Low education of the women had a higher risk for excessive weight gain. Our results were consistent with the findings of a US based larger study, including secondary data, reported by Howie.31 In contrast, several studies2,3,25 had failed to report any association between educational level and excessive weight gain. This may be attributed to the use of different cut-off values for categorizing educational achievements in the studies. Possibly, a low level of education deprives people of access to necessary information on healthy life styles as well as making them less attentive to heeding the advice of experts. Indeed, in Sri Lankan culture, pregnant women are encouraged to consume more food in order to meet with demands of the developing fetus.
According to our study, higher income levels were associated with excessive weight gain. Our results were consistent with the findings of the study reported by Hickey24 and Rodrigues25 who found that higher income levels were positively associated with weight gain. The former study24 was a review and the latter a cohort study25 conducted in another developing country. In contrast, Chasan-Taber3 had reported that income was not associated with excessive gestational weigh gain.

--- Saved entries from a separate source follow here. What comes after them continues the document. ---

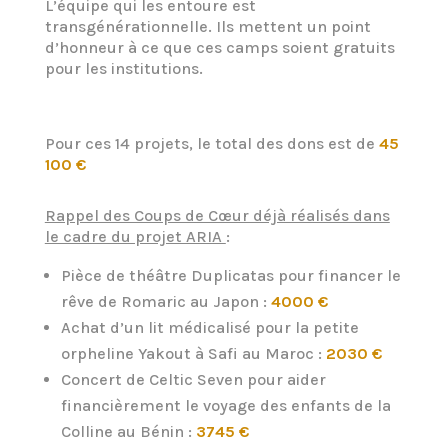
L’équipe qui les entoure est
transgénérationnelle. Ils mettent un point
d’honneur à ce que ces camps soient gratuits
pour les institutions.
Pour ces 14 projets, le total des dons est de
45
100 €
Rappel des Coups de Cœur déjà réalisés dans
le cadre du projet ARIA
:
Pièce de théâtre Duplicatas pour financer le
rêve de Romaric au Japon :
4000 €
Achat d’un lit médicalisé pour la petite
orpheline Yakout à Safi au Maroc :
2030 €
Concert de Celtic Seven pour aider
financièrement le voyage des enfants de la
Colline au Bénin :
3745 €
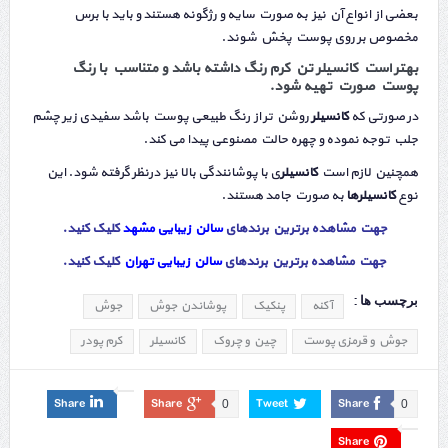
بعضی از انواع آن نیز به صورت سایه و رژگونه هستند و باید با برس
مخصوص بر روی پوست پخش شوند.
بهتر است کانسیلر تن کرم رنگ داشته باشد و متناسب با رنگ
پوست صورت تهیه شود.
در صورتی که
کانسیلر
روشن تر از رنگ طبیعی پوست باشد سفیدی زیر چشم
جلب توجه نموده و چهره حالت مصنوعی پیدا می کند.
همچنین لازم است
کانسیلر
ی با پوشانندگی بالا نیز درنظر گرفته شود. این
نوع
کانسیلرها
به صورت جامد هستند.
جهت مشاهده برترین برندهای
سالن زیبایی مشهد
کلیک کنید.
جهت مشاهده برترین برندهای
سالن زیبایی تهران
کلیک کنید
.
برچسب ها :
آکنه
پنکیک
پوشاندن جوش
جوش
جوش و قرمزی پوست
چین و چروک
کانسیلر
کرم پودر
Share
Share
Tweet
Share
0
0
Share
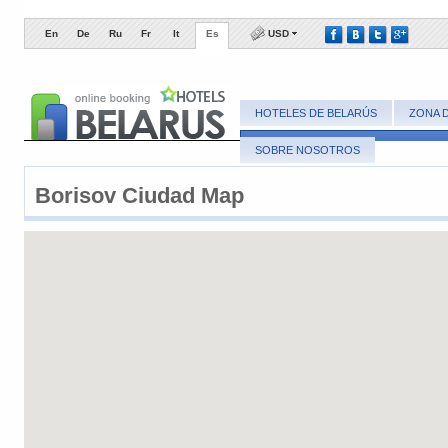
En
De
Ru
Fr
It
Es
USD
HOTELES DE BELARÚS
ZONA 
SOBRE NOSOTROS
Borisov ​Ciudad Map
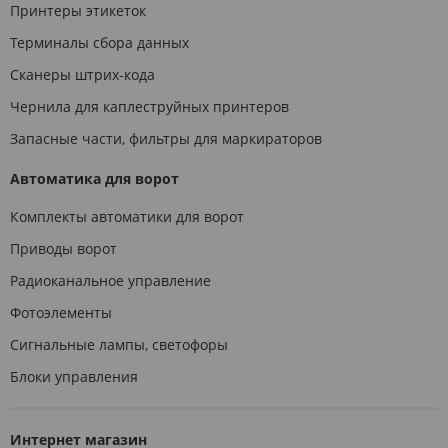
Принтеры этикеток
Терминалы сбора данных
Сканеры штрих-кода
Чернила для каплеструйных принтеров
Запасные части, фильтры для маркираторов
Автоматика для ворот
Комплекты автоматики для ворот
Приводы ворот
Радиоканальное управление
Фотоэлементы
Сигнальные лампы, светофоры
Блоки управления
Интернет магазин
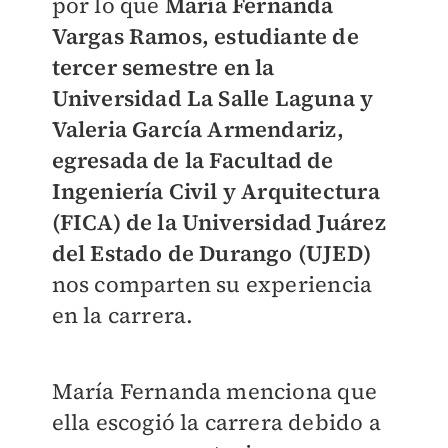
por lo que
María Fernanda
Vargas Ramos, estudiante de
tercer semestre en la
Universidad La Salle Laguna y
Valeria García Armendariz,
egresada de la Facultad de
Ingeniería Civil y Arquitectura
(FICA) de la Universidad Juárez
del Estado de Durango (UJED)
nos comparten su experiencia
en la carrera.
María Fernanda menciona que
ella escogió la carrera debido a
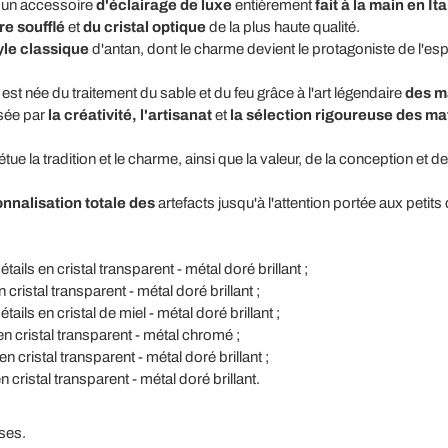
t un accessoire
d'éclairage de luxe
entièrement
fait à la main en Ita
re soufflé
et
du cristal optique
de la plus haute qualité.
yle classique
d'antan, dont le charme devient le protagoniste de l'es
 est née du traitement du sable et du feu grâce à l'art légendaire
des ma
isée par
la créativité, l'artisanat
et
la sélection rigoureuse des ma
la tradition et le charme, ainsi que la valeur, de la conception et de 
nnalisation totale des
artefacts jusqu'à l'attention portée aux petits 
ails en cristal transparent - métal doré brillant ;
 cristal transparent - métal doré brillant ;
ails en cristal de miel - métal doré brillant ;
n cristal transparent - métal chromé ;
n cristal transparent - métal doré brillant ;
 cristal transparent - métal doré brillant.
ses.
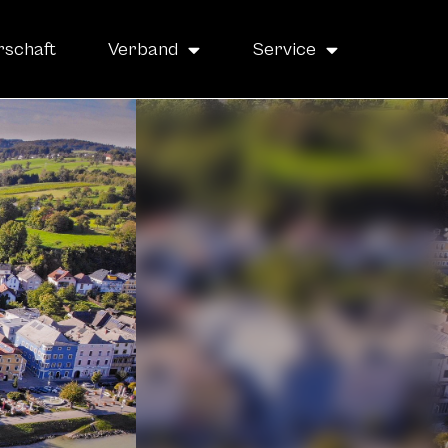
rschaft
Verband
Service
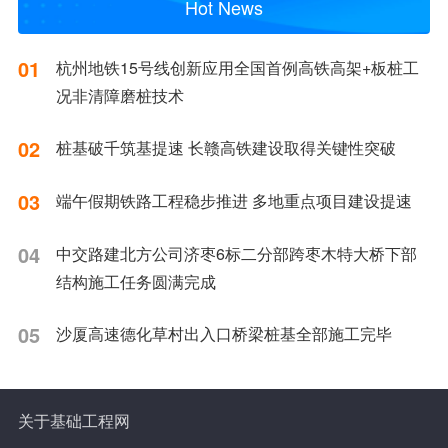
Hot News
01
杭州地铁15号线创新应用全国首例高铁高架+板桩工
况非清障磨桩技术
02
桩基破千筑基提速 长赣高铁建设取得关键性突破
03
端午假期铁路工程稳步推进 多地重点项目建设提速
04
中交路建北方公司济枣6标二分部跨枣木特大桥下部
结构施工任务圆满完成
05
沙厦高速德化草村出入口桥梁桩基全部施工完毕
关于基础工程网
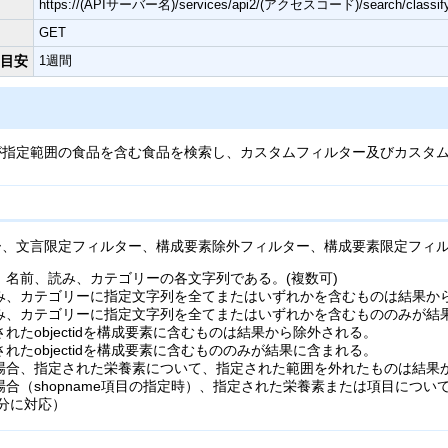
https://(APIサーバー名)/services/api2/(アクセスコード)/search/
GET
度目安
1週間
が指定範囲の食品を含む食品を検索し、カスタムフィルター及びカスタ
ー、文言限定フィルター、構成要素除外フィルター、構成要素限定フィ
名前、読み、カテゴリーの各文字列である。(複数可)
み、カテゴリーに指定文字列を全てまたはいずれかを含むものは結果か
み、カテゴリーに指定文字列を全てまたはいずれかを含むもののみが結
たobjectidを構成要素に含むものは結果から除外される。
たobjectidを構成要素に含むもののみが結果に含まれる。
場合、指定された栄養素について、指定された範囲を外れたものは結果か
合（shopname項目の指定時）、指定された栄養素または項目につ
分に対応）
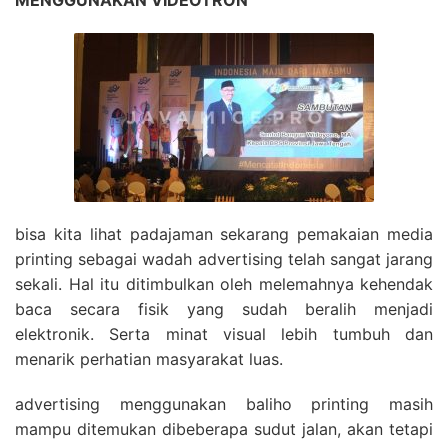
MENGGUNAKAN VIDEOTRON
bisa kita lihat padajaman sekarang pemakaian media
printing sebagai wadah advertising telah sangat jarang
sekali. Hal itu ditimbulkan oleh melemahnya kehendak
baca secara fisik yang sudah beralih menjadi
elektronik. Serta minat visual lebih tumbuh dan
menarik perhatian masyarakat luas.
advertising menggunakan baliho printing masih
mampu ditemukan dibeberapa sudut jalan, akan tetapi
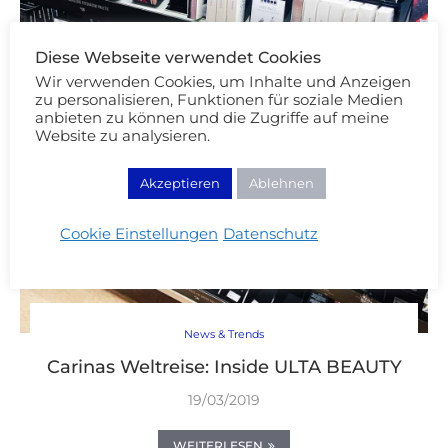
Diese Webseite verwendet Cookies
Wir verwenden Cookies, um Inhalte und Anzeigen
zu personalisieren, Funktionen für soziale Medien
anbieten zu können und die Zugriffe auf meine
Website zu analysieren.
Akzeptieren
Ablehnen
Cookie Einstellungen
Datenschutz
News & Trends
Carinas Weltreise: Inside ULTA BEAUTY
19/03/2019
WEITERLESEN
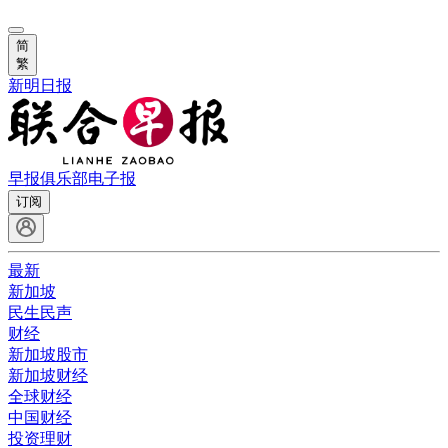
简
繁
新明日报
早报俱乐部
电子报
订阅
最新
新加坡
民生民声
财经
新加坡股市
新加坡财经
全球财经
中国财经
投资理财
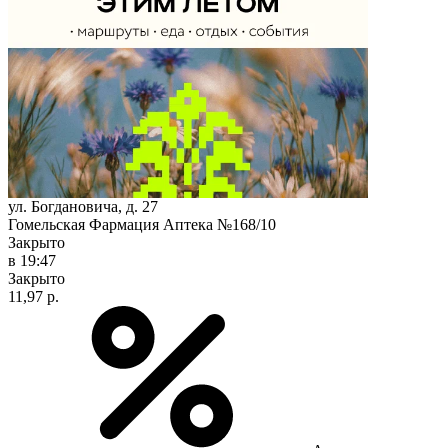
ул. Богдановича, д. 27
Гомельская Фармация Аптека №168/10
Закрыто
в 19:47
Закрыто
11,97 р.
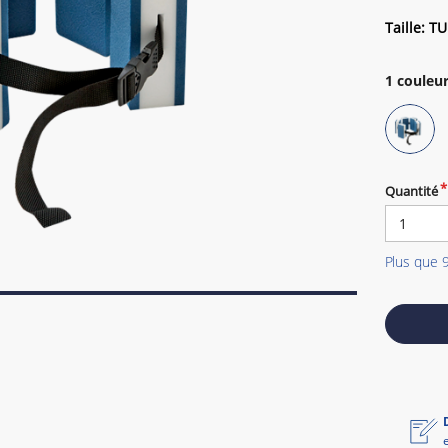
Taille: TU
1
couleur
Quantité
Plus que 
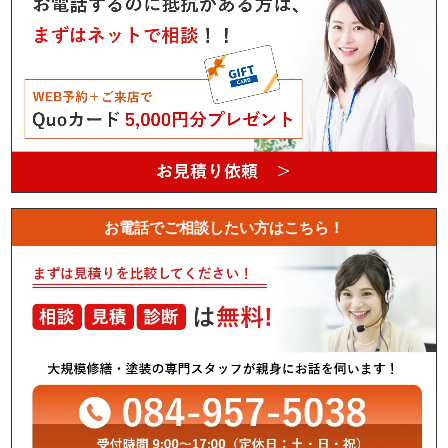
お電話でご相談したい方はこちら！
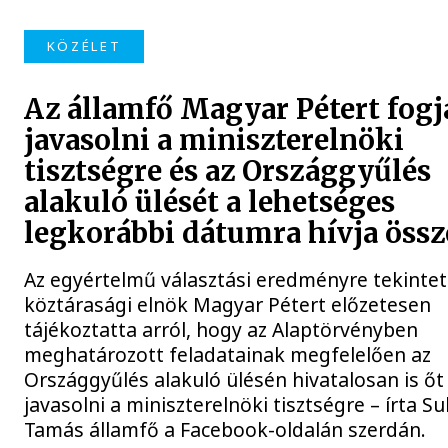
KÖZÉLET
Az államfő Magyar Pétert fogj
javasolni a miniszterelnöki
tisztségre és az Országgyűlés
alakuló ülését a lehetséges
legkorábbi dátumra hívja össz
Az egyértelmű választási eredményre tekintet
köztárasági elnök Magyar Pétert előzetesen
tájékoztatta arról, hogy az Alaptörvényben
meghatározott feladatainak megfelelően az
Országgyűlés alakuló ülésén hivatalosan is őt
javasolni a miniszterelnöki tisztségre – írta Su
Tamás államfő a Facebook-oldalán szerdán.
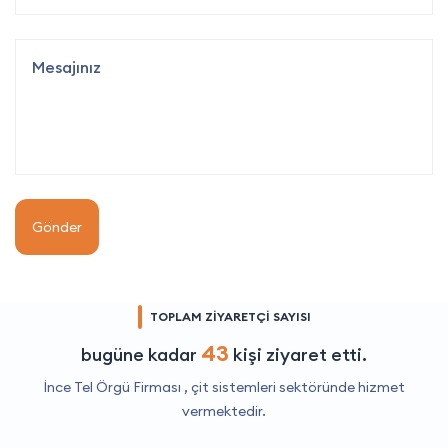
Gönder
TOPLAM ZİYARETÇİ SAYISI
43
bugüne kadar
kişi ziyaret etti.
İnce Tel Örgü Firması ,
çit sistemleri
sektöründe hizmet
vermektedir.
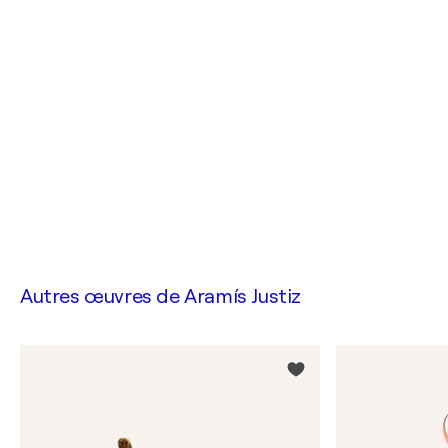
Autres œuvres de
Aramís Justiz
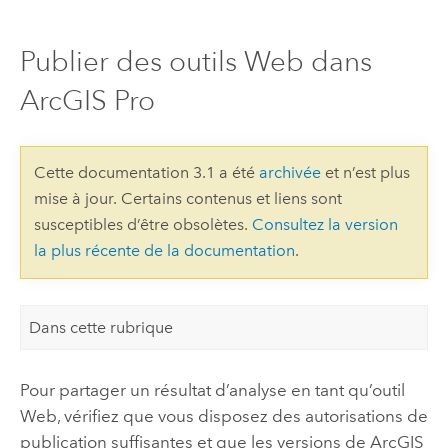
Publier des outils Web dans
ArcGIS Pro
Cette documentation 3.1 a été
archivée
et n’est plus
mise à jour. Certains contenus et liens sont
susceptibles d’être obsolètes.
Consultez la version
la plus récente de la documentation
.
Dans cette rubrique
Pour partager un résultat d’analyse en tant qu’outil
Web, vérifiez que vous disposez des autorisations de
publication suffisantes et que les versions de
ArcGIS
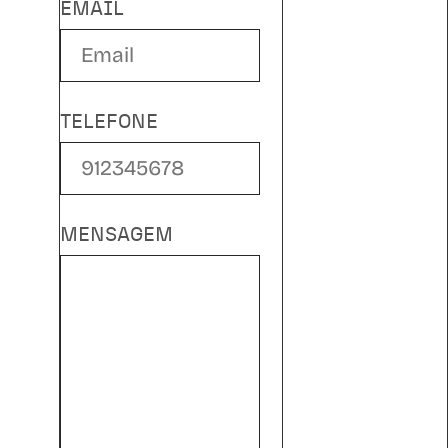
EMAIL
TELEFONE
MENSAGEM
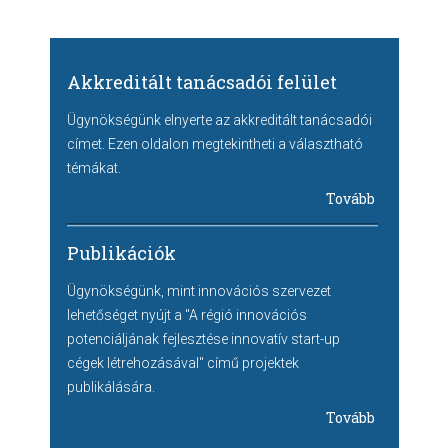
Akkreditált tanácsadói felület
Ügynökségünk elnyerte az akkreditált tanácsadói
címet. Ezen oldalon megtekintheti a választható
témákat.
Tovább
Publikációk
Ügynökségünk, mint innovációs szervezet
lehetőséget nyújt a "A régió innovációs
potenciáljának fejlesztése innovatív start-up
cégek létrehozásával" című projektek
publikálására.
Tovább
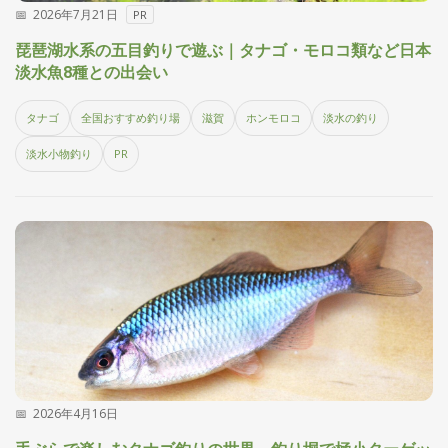
2026年7月21日
PR
探
す・
琵琶湖水系の五目釣りで遊ぶ｜タナゴ・モロコ類など日本
調べ
淡水魚8種との出会い
る
目
タナゴ
全国おすすめ釣り場
滋賀
ホンモロコ
淡水の釣り
的
か
🎣
›
淡水小物釣り
PR
ら
探
す
全
国
お
す
📍
›
す
め
釣
り
場
2026年4月16日
編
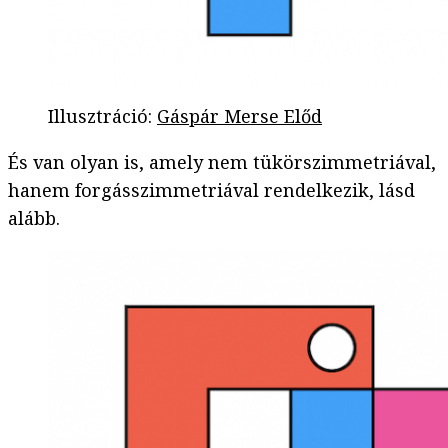
Illusztráció
:
Gáspár Merse Előd
És van olyan is, amely nem tükörszimmetriával,
hanem forgásszimmetriával rendelkezik, lásd
alább.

We were not able to observe any association between physical activity in terms of duration of walking and standing per day during pregnancy and excessive weight gain. Our findings are consistent with that of three other studies 2,3,25 which reported similar findings. In contrast to the above, Löf 15 had reported a significant association between excessive gestational weight gain with low pre-pregnancy physical activity level.
We were neither able to demonstrate an association between psychosocial stress and excessive gestational weight gain. Psychosocial stress was assessed by administering GHQ 30 and MLEI. Our findings were consistent with the findings of Brawarsky2 and Chasan-Taber3. These authors too have used the same instruments as ours to assess psychosocial stress.
We defined excess gestational weight gain based on IOM 2009 recommendations, which is based on the WHO cut-off points for BMI categories.17 The other studies described above2,3 were based on the IOM 1990 recommendations which defined underweight as a BMI of <19.8 kg/m2 and overweight as >26 kg/m2. Therefore direct comparisons of results are not possible.
Being a cohort study, loss to follow up was a major limitation of this study. However the attrition rate was in the acceptable range and would not considerably affect either the internal or the external validity. Although this was a follow up study, the exposure statuses were determined on a trimester specific basis by asking participants to recall exposures within the most recent past three months. Therefore, there was still a minimal chance for recall bias to occur. Ideally, the participants would have been required to maintain a diary. However, this step was purposely omitted in order to avoid undue taxing of the participants. Despite above such inevitable limitations, assessment of the exposure status on trimester specific basis could be considered as a strength of our study.
In conclusion, being overweight or obese, earning a higher income, passive smoking and low educational level were determinants of excessive weight gain during pregnancy. Therefore, we would recommend better health education and closer follow up of mothers with high BMI, especially for high income families with a low educational background.